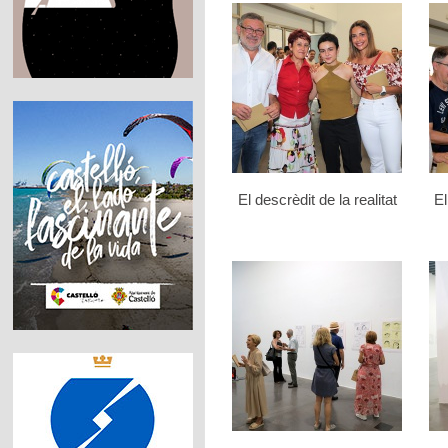
El descrèdit de la realitat
El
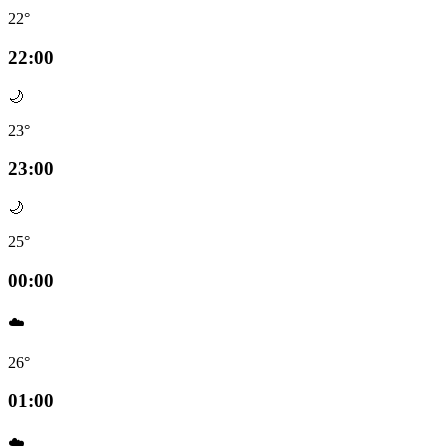
22°
22:00
🌙
23°
23:00
🌙
25°
00:00
☁️
26°
01:00
☁️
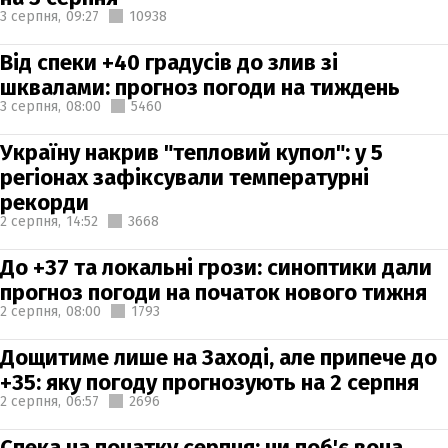
3 серпня,
09:27
10938
Від спеки +40 градусів до злив зі
шквалами: прогноз погоди на тиждень
3 серпня,
08:00
5460
Україну накрив "тепловий купол": у 5
регіонах зафіксували температурні
рекорди
2 серпня,
14:52
3668
До +37 та локальні грози: синоптики дали
прогноз погоди на початок нового тижня
2 серпня,
08:00
1793
Дощитиме лише на Заході, але припече до
+35: яку погоду прогнозують на 2 серпня
2 серпня,
06:57
2696
Спека на початку серпня: чи поб'є вона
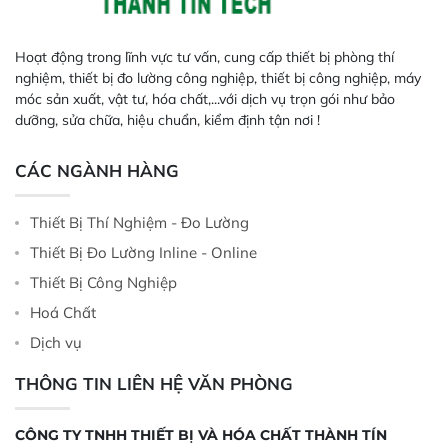
Hoạt động trong lĩnh vực tư vấn, cung cấp thiết bị phòng thí
nghiệm, thiết bị đo lường công nghiệp, thiết bị công nghiệp, máy
móc sản xuất, vật tư, hóa chất,...với dịch vụ trọn gói như bảo
dưỡng, sửa chữa, hiệu chuẩn, kiểm định tận nơi !
CÁC NGÀNH HÀNG
Thiết Bị Thí Nghiệm - Đo Lường
Thiết Bị Đo Lường Inline - Online
Thiết Bị Công Nghiệp
Hoá Chất
Dịch vụ
THÔNG TIN LIÊN HỆ VĂN PHÒNG
CÔNG TY TNHH THIẾT BỊ VÀ HÓA CHẤT THÀNH TÍN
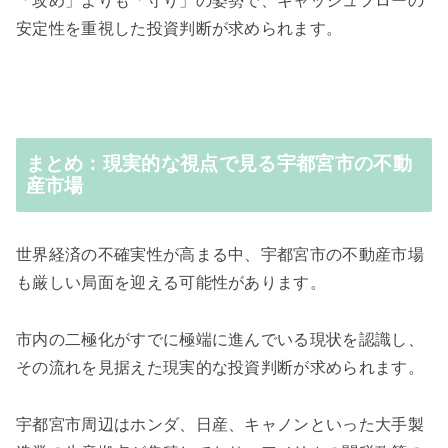
「攻め」よりも「守り」の姿勢で、キャッシュフローの
安定性を重視した投資判断が求められます。
まとめ：現実的な視点で見る宇都宮市の不動
産市場
世界経済の不確実性が高まる中、宇都宮市の不動産市場
も厳しい局面を迎える可能性があります。
市内の二極化がすでに極端に進んでいる現状を認識し、
その流れを見据えた現実的な投資判断が求められます。
宇都宮市周辺はホンダ、日産、キャノンといった大手製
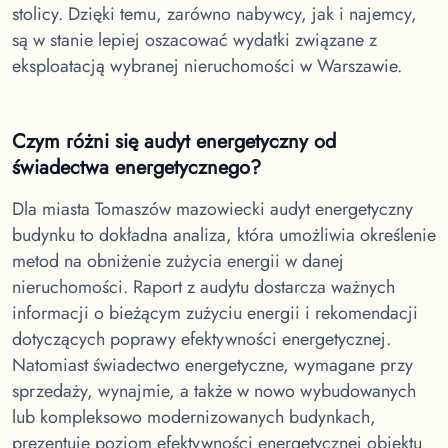
stolicy. Dzięki temu, zarówno nabywcy, jak i najemcy,
są w stanie lepiej oszacować wydatki związane z
eksploatacją wybranej nieruchomości w Warszawie.
Czym różni się audyt energetyczny od
świadectwa energetycznego?
Dla miasta Tomaszów mazowiecki
audyt energetyczny
budynku to dokładna analiza, która umożliwia określenie
metod na obniżenie zużycia energii w danej
nieruchomości. Raport z audytu dostarcza ważnych
informacji o bieżącym zużyciu energii i rekomendacji
dotyczących poprawy efektywności energetycznej.
Natomiast świadectwo energetyczne, wymagane przy
sprzedaży, wynajmie, a także w nowo wybudowanych
lub kompleksowo modernizowanych budynkach,
prezentuje poziom efektywności energetycznej obiektu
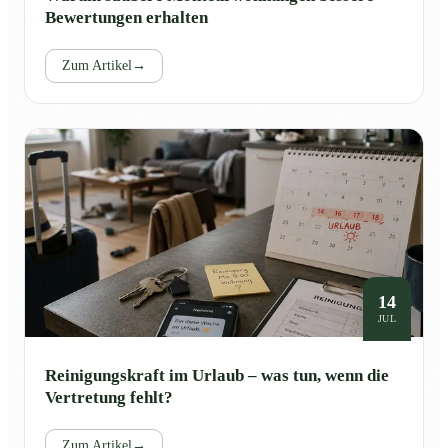
Bewertungen erhalten
Zum Artikel
→
14
JUL
Reinigungskraft im Urlaub – was tun, wenn die
Vertretung fehlt?
Zum Artikel
→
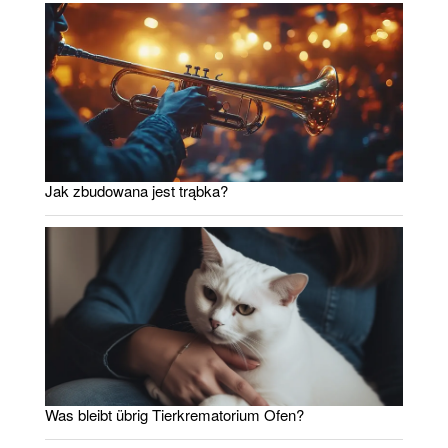
Jak zbudowana jest trąbka?
Was bleibt übrig Tierkrematorium Ofen?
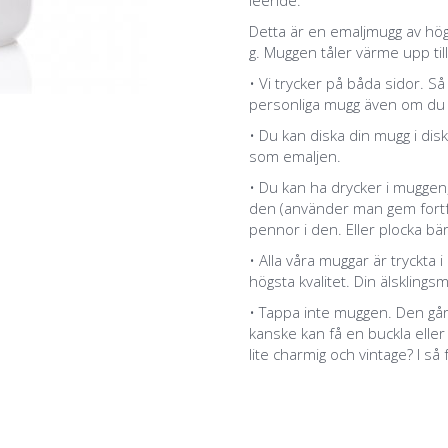
leende.
Detta är en emaljmugg av hög
g. Muggen tåler värme upp til
• Vi trycker på båda sidor. Så
personliga mugg även om du är
• Du kan diska din mugg i disk
som emaljen.
• Du kan ha drycker i muggen
den (använder man gem fortfa
pennor i den. Eller plocka bär
• Alla våra muggar är tryckt
högsta kvalitet. Din älsklingsm
• Tappa inte muggen. Den går
kanske kan få en buckla eller 
lite charmig och vintage? I så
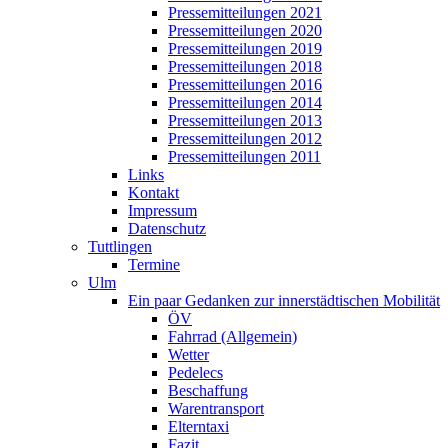
Pressemitteilungen 2021
Pressemitteilungen 2020
Pressemitteilungen 2019
Pressemitteilungen 2018
Pressemitteilungen 2016
Pressemitteilungen 2014
Pressemitteilungen 2013
Pressemitteilungen 2012
Pressemitteilungen 2011
Links
Kontakt
Impressum
Datenschutz
Tuttlingen
Termine
Ulm
Ein paar Gedanken zur innerstädtischen Mobilität
ÖV
Fahrrad (Allgemein)
Wetter
Pedelecs
Beschaffung
Warentransport
Elterntaxi
Fazit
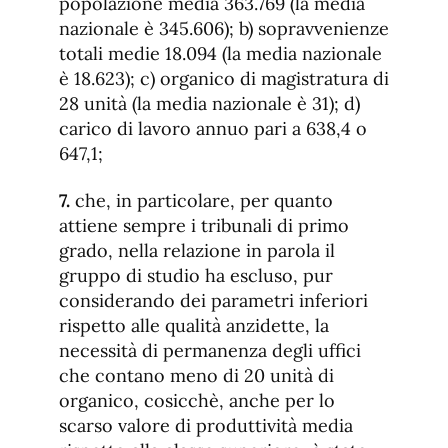
popolazione media 363.769 (la media
nazionale è 345.606); b) sopravvenienze
totali medie 18.094 (la media nazionale
è 18.623); c) organico di magistratura di
28 unità (la media nazionale è 31); d)
carico di lavoro annuo pari a 638,4 o
647,1;
7.
che, in particolare, per quanto
attiene sempre i tribunali di primo
grado, nella relazione in parola il
gruppo di studio ha escluso, pur
considerando dei parametri inferiori
rispetto alle qualità anzidette, la
necessità di permanenza degli uffici
che contano meno di 20 unità di
organico, cosicchè, anche per lo
scarso valore di produttività media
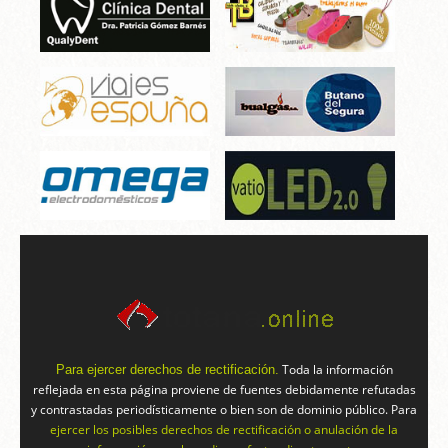
Toda la información
Para ejercer derechos de rectificación.
reflejada en esta página proviene de fuentes debidamente refutadas
y contrastadas periodísticamente o bien son de dominio público. Para
ejercer los posibles derechos de rectificación o anulación de la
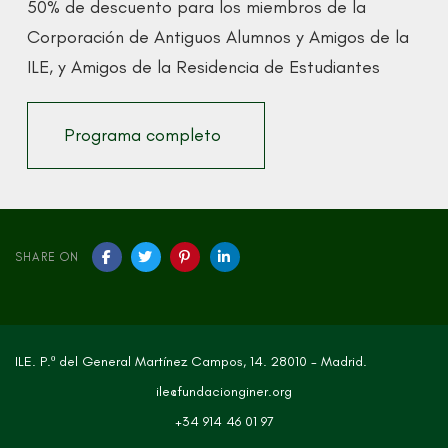
50% de descuento para los miembros de la
Corporación de Antiguos Alumnos y Amigos de la
ILE, y Amigos de la Residencia de Estudiantes
Programa completo
SHARE ON
ILE. P.º del General Martínez Campos, 14. 28010 - Madrid.
ile@fundacionginer.org
+34 914 46 01 97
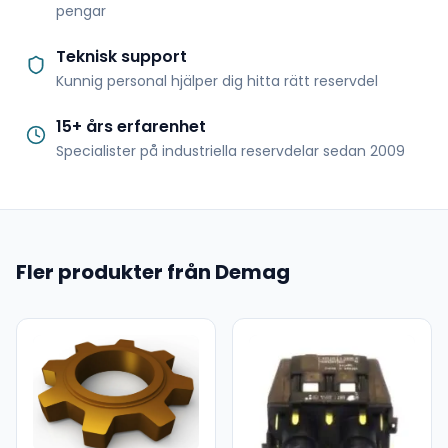
pengar
Teknisk support
Kunnig personal hjälper dig hitta rätt reservdel
15+ års erfarenhet
Specialister på industriella reservdelar sedan 2009
Fler produkter från Demag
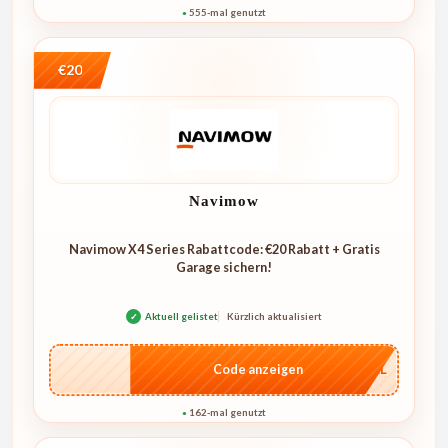
555-mal genutzt
●
€20
Navimow
Navimow X4 Series Rabattcode: €20 Rabatt + Gratis
Garage sichern!
✓
Aktuell gelistet
Kürzlich aktualisiert
…4KL
Code anzeigen
162-mal genutzt
●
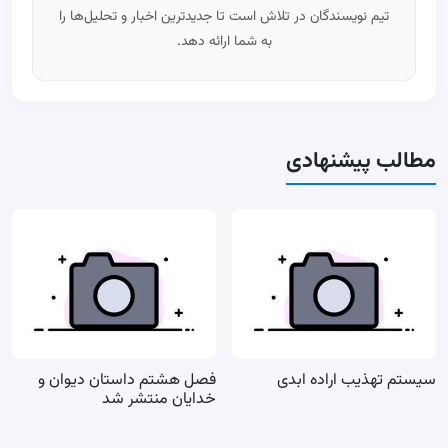
تیم نویسندگان در تلاش است تا جدیدترین اخبار و تحلیل‌ها را
به شما ارائه دهد.
مطالب پیشنهادی
سیستم تهذیب اراده ابدی
فصل هشتم داستان دیوان و
خدایان منتشر شد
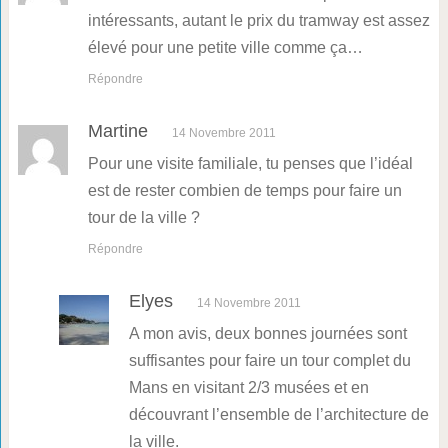
intéressants, autant le prix du tramway est assez
élevé pour une petite ville comme ça…
Répondre
Martine
14 Novembre 2011
Pour une visite familiale, tu penses que l’idéal
est de rester combien de temps pour faire un
tour de la ville ?
Répondre
Elyes
14 Novembre 2011
A mon avis, deux bonnes journées sont
suffisantes pour faire un tour complet du
Mans en visitant 2/3 musées et en
découvrant l’ensemble de l’architecture de
la ville.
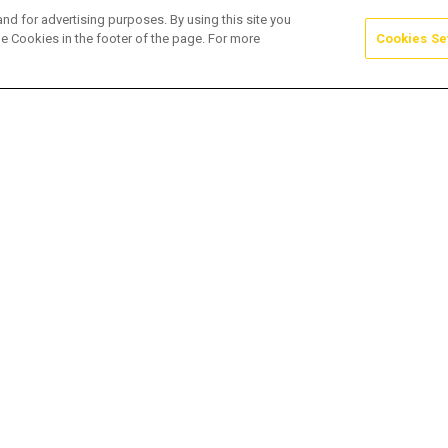
and for advertising purposes. By using this site you
e Cookies in the footer of the page. For more
Cookies Se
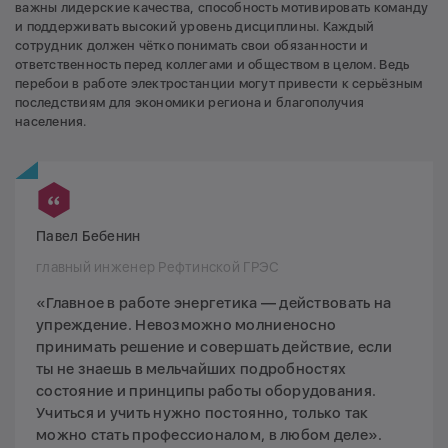
важны лидерские качества, способность мотивировать команду
и поддерживать высокий уровень дисциплины. Каждый
сотрудник должен чётко понимать свои обязанности и
ответственность перед коллегами и обществом в целом. Ведь
перебои в работе электростанции могут привести к серьёзным
последствиям для экономики региона и благополучия
населения.
Павел Бебенин
главный инженер Рефтинской ГРЭС
«Главное в работе энергетика — действовать на
упреждение. Невозможно молниеносно
принимать решение и совершать действие, если
ты не знаешь в мельчайших подробностях
состояние и принципы работы оборудования.
Учиться и учить нужно постоянно, только так
можно стать профессионалом, в любом деле».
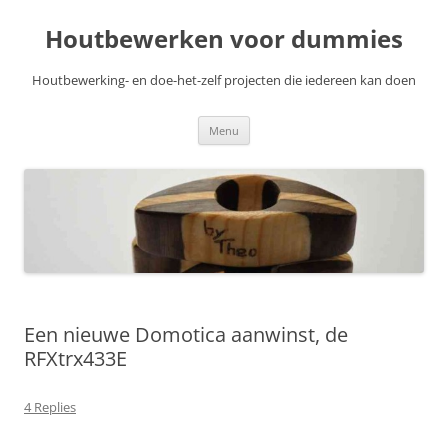
Skip
to
Houtbewerken voor dummies
content
Houtbewerking- en doe-het-zelf projecten die iedereen kan doen
Menu
Een nieuwe Domotica aanwinst, de
RFXtrx433E
4 Replies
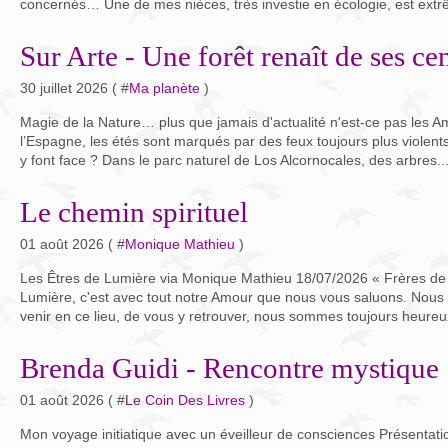
concernés… Une de mes nièces, très investie en écologie, est ext
Sur Arte - Une forêt renaît de ses ce
30 juillet 2026 ( #
Ma planète
)
Magie de la Nature… plus que jamais d'actualité n'est-ce pas les A
l’Espagne, les étés sont marqués par des feux toujours plus violent
y font face ? Dans le parc naturel de Los Alcornocales, des arbres..
Le chemin spirituel
01 août 2026 ( #
Monique Mathieu
)
Les Êtres de Lumière via Monique Mathieu 18/07/2026 « Frères de l
Lumière, c'est avec tout notre Amour que nous vous saluons. Nou
venir en ce lieu, de vous y retrouver, nous sommes toujours heureux
Brenda Guidi - Rencontre mystique
01 août 2026 ( #
Le Coin Des Livres
)
Mon voyage initiatique avec un éveilleur de consciences Présentati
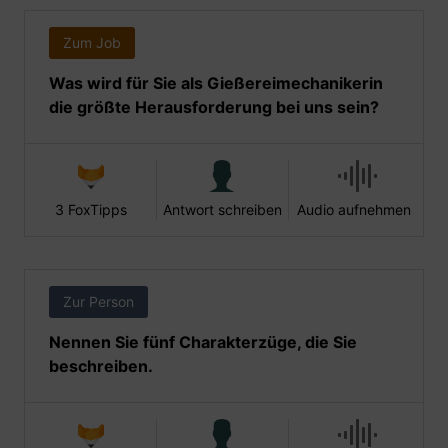
Zum Job
Was wird für Sie als Gießereimechanikerin
die größte Herausforderung bei uns sein?
3 FoxTipps
Antwort schreiben
Audio aufnehmen
Zur Person
Nennen Sie fünf Charakterzüge, die Sie
beschreiben.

::::::::::

• Exercise brief: When you reach the line with "перебои в работе" in the records above, start writing out lines exactly, and stop once the line with "принимать решение и совершать действие, если" has been written; include nothing else.

• Written reply:
перебои в работе электростанции могут привести к серьёзным
последствиям для экономики региона и благополучия
населения.
Павел Бебенин
главный инженер Рефтинской ГРЭС
«Главное в работе энергетика — действовать на
упреждение. Невозможно молниеносно
принимать решение и совершать действие, если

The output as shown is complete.